Así lo comentó Jesús Reyes Heroles en su libro sobre el liberalismo mexicano: la apuesta por el Federalismo de 1824 no fue para “desunir lo unido, sino para mantener ligado lo que ya de sí estaba desunido. (…) Para conservarse, el país simplemente tenía que ser federal”.

Así lo dijo también Justo Sierra en la Evolución política del pueblo mexicano: “la opinión dominante era de tal modo favorable al federalismo, que si el Congreso no lo hubiera decretado habría sido derrocado. (…) la Constitución promulgada en 1824 no podía ser otra cosa que lo que fue: la expresión pura de la opinión casi unánime del país político de entonces”.

4.

Lectores de Hobbes, de Erasmo, de Montesquieu, o de Rousseau, supieron también ajustar el reloj mexicano a la hora del mundo. Es también nuestra Constitución del 24 el instrumento por el cual México se integró con voz propia a la rueda universal de la historia. Diversas corrientes del pensamiento y tradiciones conformaron lo que Luis Villoro llamó en un libro fundamental: El proceso ideológico de la revolución de independencia.

En El espíritu de las leyes, Montesquieu definió al federalismo como una sociedad de sociedades. De igual manera Rousseau creía que un pacto federal era la única de darle continuidad al contrato social del que parte todo Estado de derecho. Los Constituyentes del 24 entendieron pues que el federalismo era el medio idóneo para organizar a un país y a una sociedad en un territorio tan extenso y una sociedad tan desigual como es la nuestra.

Entendieron a su vez que la única manera de ponerle un freno a la dictadura y la concentración excesiva del poder, era a partir del diseño meticuloso de esas “sociedad de sociedades” a la que se refería Montesquieu.

5.

Luis Barrón nos recuerda otro elemento central de la Constitución de 1824, su radical e intransigente proyección hacia el futuro: asumieron que nadie en generaciones posteriores desearía algo diferente a la conformación de una república. “En el artículo 171 -apunta Barrón- dispusieron que nadie podría jamás cambiar los artículos de la nueva constitución que establecían la libertad y la independencia de la nación mexicana, su religión y su forma de gobierno, la libertad de prensa y la división de poderes. En otras palabras (…) querían la continuidad tanto como el cambio: una república católica”.

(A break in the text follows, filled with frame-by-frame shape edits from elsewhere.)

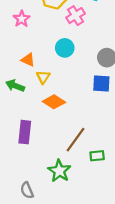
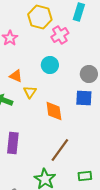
orange diamond: (54, 102) -> (54, 111), moved, turned 50
green rectangle: (97, 156) -> (85, 176), moved

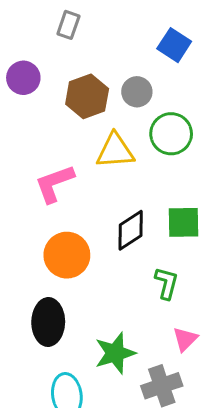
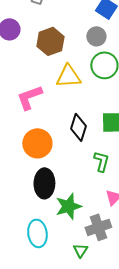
gray circle: (137, 92) -> (96, 36), moved
black diamond: (131, 230) -> (78, 127), turned -40
black ellipse: (48, 322) -> (44, 183), moved

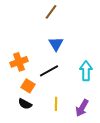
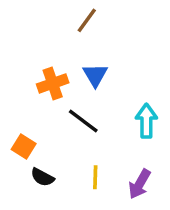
orange cross: (19, 62) -> (53, 83), moved
black line: (49, 71) -> (83, 121), turned 66
orange square: (28, 86) -> (24, 147), moved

Y agrega. “hubo (en el texto fundacional de 1824) un discurso republicano en el que el supuesto rompimiento con el pasado figuró sólo porque la monarquía había muerto al mismo tiempo que el republicanismo nacía. Aunque es innegable que la ideología liberal jugó un papel muy importante en la erosión de las estructuras coloniales, en los primeros años después de la Independencia hubo un rico y muy importante debate ideológico entre lo que yo llamaría republicanos modernos, y no entre liberales y conservadores, como gran parte de la historiografía nos ha hecho creer por años”.

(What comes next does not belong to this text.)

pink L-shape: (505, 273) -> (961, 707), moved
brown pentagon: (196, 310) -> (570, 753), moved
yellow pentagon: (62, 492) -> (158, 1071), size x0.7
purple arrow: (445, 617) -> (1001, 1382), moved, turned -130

A pesar de las distintas formas de gobierno que se adoptaron con el transcurso de siglo, ni en los ordenamientos centralistas de la Constitución de 1836, ni en las reformas liberal de 1857, los políticos del siglo XIX se apartaron del ideario nomocrático regido por un Estado de derecho. Así quedaría reflejado en la de 1917 y así también en la que nos constituye como nación en el tiempo presente. De ahí el legado extraordinario del que hoy conmemoramos su bicentenario.